I’m a community-taught web developer who has enjoyed 22 years in high-profile startups – mostly writing PHP and React – but also I’ve been a two-time startup co-founder myself, raised $10mm in venture capital, been written up in a bestselling business book (Give and Take), and am co-founder of the world’s largest meetup for entrepreneurial engineers (@106miles). Since the first week of 2005 – so for 17 whole years now! – we have been helping Bay Area techies get the information they need to found startups without getting horribly taken advantage of. And let’s get real here: the whole startup ecosystem is basically designed to take advantage of your technical talents and also your lack of business acumen. Remember that during the Salesforce IPO it turned out Marc Benioff the business founder owned almost a third of the company while Parker Harris the tech founder owned 2.7% – barely more than their first angel investor.
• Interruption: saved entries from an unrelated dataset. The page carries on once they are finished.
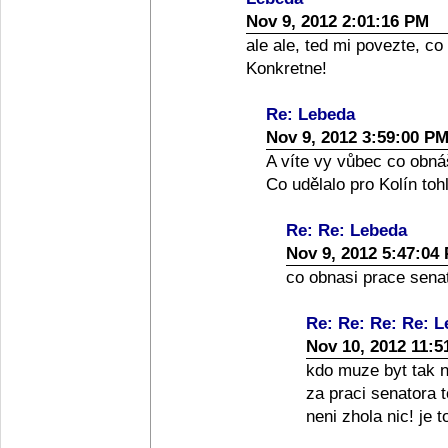
Nov 9, 2012 2:01:16 PM
ale ale, ted mi povezte, co
Konkretne!
Re: Lebeda
Nov 9, 2012 3:59:00 P
A víte vy vůbec co obná
Co udělalo pro Kolín toh
Re: Re: Lebeda
Nov 9, 2012 5:47:04
co obnasi prace senato
Re: Re: Re: Re: 
Nov 10, 2012 11:5
kdo muze byt tak nai
za praci senatora 
neni zhola nic! je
If you even suspect you might want to someday become a startup founder or founding engineer, I’d like to suggest a couple of practical tips that prepare you for that path.
Learn the basics of venture capital
You don’t need to fear venture capital – remember, they work for you! – but you need to understand the mechanics of how the system works. The easy move here is to read this recent book by the operations partner at top VC firm Andreesen Horowitz: Secrets of Sand Hill Road.
“Operations partner” means Kupor’s the guy who makes the checks show up in your bank account on time once someone else decides to invest. So he doesn’t have that much to say about how startups are SELECTED but he can explain much about what happens AFTER the selection process.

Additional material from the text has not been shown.